> **Task data**:
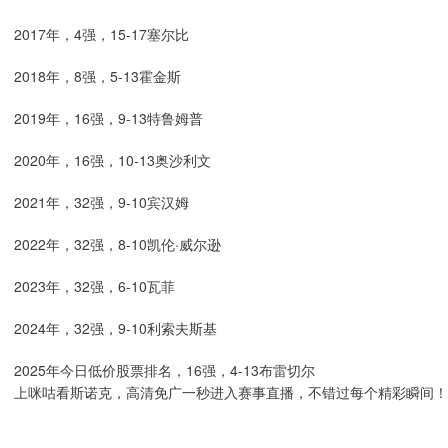
2017年，4强，15-17塞尔比
2018年，8强，5-13霍金斯
2019年，16强，9-13特鲁姆普
2020年，16强，10-13奥沙利文
2021年，32强，9-10宾汉姆
2022年，32强，8-10凯伦·威尔逊
2023年，32强，6-10瓦菲
2024年，32强，9-10利索夫斯基
2025年今日低价股票排名，16强，4-13布雷切尔
上咪咕看斯诺克，高清免广一秒进入赛事直播，不错过每个精彩瞬间！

> **Exercise details**:
Everything in the records above must be repeated exactly, except the pictures.

> **Task solution**:
2017年，4强，15-17塞尔比
2018年，8强，5-13霍金斯
2019年，16强，9-13特鲁姆普
2020年，16强，10-13奥沙利文
2021年，32强，9-10宾汉姆
2022年，32强，8-10凯伦·威尔逊
2023年，32强，6-10瓦菲
2024年，32强，9-10利索夫斯基
2025年今日低价股票排名，16强，4-13布雷切尔
上咪咕看斯诺克，高清免广一秒进入赛事直播，不错过每个精彩瞬间！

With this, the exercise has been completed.